Мой ответ шокировал Василия Николаевича. Я поторопился пояснить:
–Это не то, о чём вы подумали. Цилиндрик всего лишь «маяк». Он передает сигнал, по которому можно узнать о моем местонахождении.
–Но зачем? Что все это значит, Серёжа? – взволнованно заговорил Иванов.
–Не надо больше вопросов, – взмолился я. – У меня и без того мозги плавятся.
–Да, конечно. На тебя и так столько навалилось разом… Тебе нужно спокойно подумать и разобраться, прежде чем двигаться дальше, – согласился Василий Николаевич и, помолчав, спросил: – Ну что, проветримся?
–Яволь, – улыбнулся я. – Что нам стоит. Небольшая прогулка могла обернуться каким–нибудь новым и приятным сюрпризом.
Мы молча бродили по берегу Волги. Осенний ясный день быстро догорал. Багровый диск солнца уже наполовину исчез за лиловыми зубцами Жигулей, а широкая водная гладь блестела и отливала бронзой. Ко мне вдруг пришло ощущение, будто я видел все это тысячи раз, быть может даже с самого рождения. Чувство родины воскрешало в памяти и другие образы, пока еще неясные и отрывочные. Я понял одно, что я – русский. И может быть, мои корни где–то здесь. На душе стало легче. А великолепный багряный закат, от горизонта накатывавший волны свежести, окончательно расправился со щупальцами красного тумана, в тошнотворную пелену которого я время от времени проваливался. В этом не было никакого сомнения. Мне показалось, что я чист как младенец. В этом была доля истины.
Глава 3. ПЕРЕД ЗЕРКАЛОМ
На следующий день я проснулся рано, чувствуя себя на удивление бодро. Должно быть, вчерашняя прогулка подействовала на мое состояние в высшей степени благотворно. В голове уже не было зловещего тумана. Я не испытывал предательской слабости и тошноты, которые охватывали меня при малейшем усилии или резком движении. Ребра болели намного меньше, я смог впервые вздохнуть полной грудью. Признаки стремительного выздоровления более чем обрадовали меня.
Василий Николаевич хлопотал на кухоньке, готовя яичницу с ветчиной. Увидев меня здоровым и бодрым, он с довольной улыбкой сказал:
–О, выглядишь как огурчик. Умывайся, сейчас завтракать будем.
Ледяная вода в умывальнике приятно пощипывала кожу лица, заставляя кровь бежать по жилам быстрее, насыщая мозг тысячами тончайших ароматов.
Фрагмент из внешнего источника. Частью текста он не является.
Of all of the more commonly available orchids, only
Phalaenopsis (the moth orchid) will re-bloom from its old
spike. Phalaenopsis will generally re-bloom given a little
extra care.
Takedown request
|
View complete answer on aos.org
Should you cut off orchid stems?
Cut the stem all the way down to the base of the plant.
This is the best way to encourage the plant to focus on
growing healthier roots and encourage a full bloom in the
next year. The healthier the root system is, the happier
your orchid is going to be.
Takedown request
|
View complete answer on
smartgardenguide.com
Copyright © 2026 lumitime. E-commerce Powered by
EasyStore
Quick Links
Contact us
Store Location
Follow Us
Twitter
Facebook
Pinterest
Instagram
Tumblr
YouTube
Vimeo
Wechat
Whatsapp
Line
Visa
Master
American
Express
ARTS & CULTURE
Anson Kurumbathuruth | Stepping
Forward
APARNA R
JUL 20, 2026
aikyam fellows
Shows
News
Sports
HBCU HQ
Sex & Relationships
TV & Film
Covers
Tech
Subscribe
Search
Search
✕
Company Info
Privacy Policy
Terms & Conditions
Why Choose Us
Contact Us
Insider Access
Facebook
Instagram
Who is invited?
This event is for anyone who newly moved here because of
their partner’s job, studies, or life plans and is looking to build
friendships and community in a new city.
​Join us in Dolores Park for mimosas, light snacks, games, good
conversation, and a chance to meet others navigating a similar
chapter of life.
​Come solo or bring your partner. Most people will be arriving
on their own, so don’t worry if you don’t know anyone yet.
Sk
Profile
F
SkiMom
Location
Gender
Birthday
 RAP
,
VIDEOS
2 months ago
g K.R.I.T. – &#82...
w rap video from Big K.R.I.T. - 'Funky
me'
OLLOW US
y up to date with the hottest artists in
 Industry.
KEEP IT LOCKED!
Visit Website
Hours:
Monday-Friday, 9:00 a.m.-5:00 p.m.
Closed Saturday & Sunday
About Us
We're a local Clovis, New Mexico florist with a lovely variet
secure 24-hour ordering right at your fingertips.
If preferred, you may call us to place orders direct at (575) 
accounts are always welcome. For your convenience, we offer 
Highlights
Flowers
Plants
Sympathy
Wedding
Мысли сразу же приобрели четкость и предметность, Я уже знал, что именно должен был сделать немедленно, и, покончив с утренним туалетом, быстро вернулся в свою комнату. Первым делом я достал из шкафа костюм и, разложив пиджак и брюки на столе, принялся методично и тщательно проверять все карманы. Я почему–то был уверен, что обязательно что–то найду. Добрый старик, осматривая мои вещи, просто не смог чего–то существенного обнаружить. Что–то ускользнуло от его внимания, как и от хищных глаз тех самых злодеев, которые чуть было не отправили меня на тот свет.
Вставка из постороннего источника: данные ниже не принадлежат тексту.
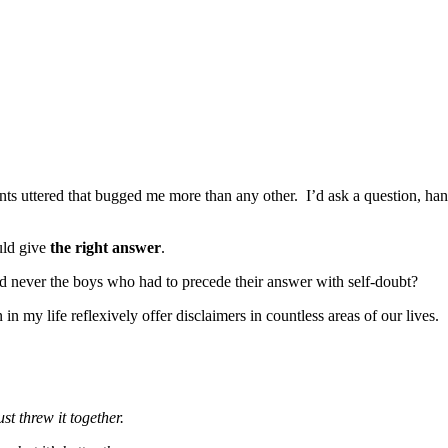
ts uttered that bugged me more than any other. I’d ask a question, hand
uld give
the right answer
.
 never the boys who had to precede their answer with self-doubt?
in my life reflexively offer disclaimers in countless areas of our lives.
st threw it together.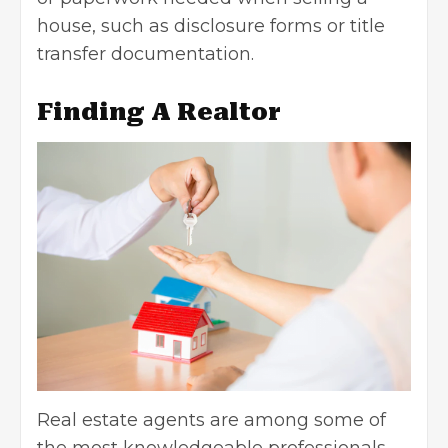
house, such as disclosure forms or title
transfer documentation.
Finding A Realtor
Real estate agents are among some of
the most knowledgeable professionals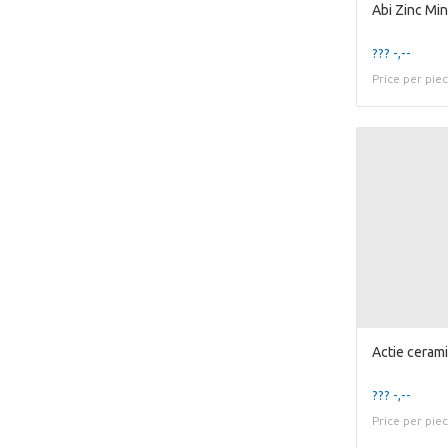
??? -,--
Price per pie
??? -,--
Price per pie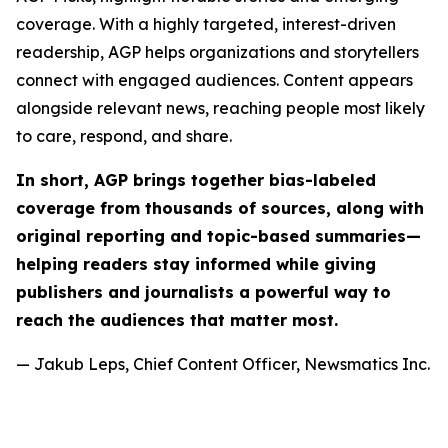
coverage. With a highly targeted, interest-driven
readership, AGP helps organizations and storytellers
connect with engaged audiences. Content appears
alongside relevant news, reaching people most likely
to care, respond, and share.
In short, AGP brings together bias-labeled
coverage from thousands of sources, along with
original reporting and topic-based summaries—
helping readers stay informed while giving
publishers and journalists a powerful way to
reach the audiences that matter most.
— Jakub Leps, Chief Content Officer, Newsmatics Inc.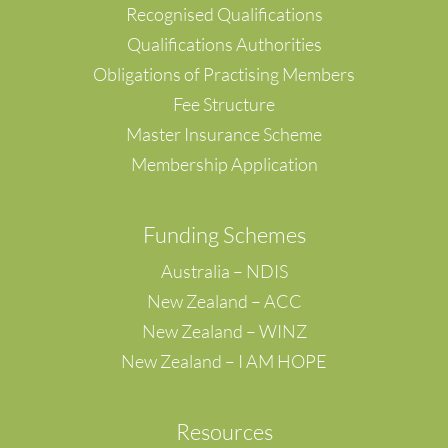
Recognised Qualifications
Qualifications Authorities
Obligations of Practising Members
Fee Structure
Master Insurance Scheme
Membership Application
F
unding Schemes
Australia – NDIS
New Zealand – ACC
New Zealand – WINZ
New Zealand – I AM HOPE
Resources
Предчувствие оправдалось, мои пальцы вдруг нащупали во внутреннем нагрудном кармане смятый клочок бумаги. Когда я извлек его и осторожно расправил, то сначала не мог оценить, насколько важной оказалась эта находка. Передо мной на столе лежал небольшой листок с очень блеклым типографским оттиском какого–то простейшего бланка, на котором размашисто и неразборчиво было начертано столбцом что–то вроде перечня. Слова едва угадывались, так как вода размыла надписи и изрядно подпортила бумагу, но я догадался, что это какой–то счет. Об этом свидетельствовала колонка цифр справа и итоговая сумма внизу.
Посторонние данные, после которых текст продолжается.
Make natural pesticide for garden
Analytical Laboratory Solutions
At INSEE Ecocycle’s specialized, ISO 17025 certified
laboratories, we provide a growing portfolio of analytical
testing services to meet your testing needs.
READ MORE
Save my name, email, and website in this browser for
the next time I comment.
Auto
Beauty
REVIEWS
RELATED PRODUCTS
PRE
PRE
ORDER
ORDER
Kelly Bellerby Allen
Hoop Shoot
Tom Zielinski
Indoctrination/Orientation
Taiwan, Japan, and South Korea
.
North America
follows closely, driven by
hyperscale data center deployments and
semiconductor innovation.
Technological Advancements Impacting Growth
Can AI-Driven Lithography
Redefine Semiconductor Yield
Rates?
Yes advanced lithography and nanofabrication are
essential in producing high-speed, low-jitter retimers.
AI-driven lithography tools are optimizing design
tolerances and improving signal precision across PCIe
Разочарованный никчемностью этой информации, я раздраженно отодвинул этот жалкий листок в сторону и принялся заново потрошить костюм. Внезапно ослепительная догадка заставила меня схватить этот клочок бумаги с оторванным углом. С минуту я просто вертел его в руках и пытался возвратить ускользнувшую мысль, а когда она нечаянно и капризно вновь напомнила о себе, едва перевел дыхание от волнения. Теперь я полностью отдавал себе отчет, что оказалось в моем распоряжении: это был реальный след, отправная точка предстоящего расследования. Счет из ресторана – листок был именно счетом – не мог попасть в мой карман случайно. Его я получил лично и, вероятно, сполна расплатился по нему, а это значит, что меня могли узнать в этом заведении… А тогда…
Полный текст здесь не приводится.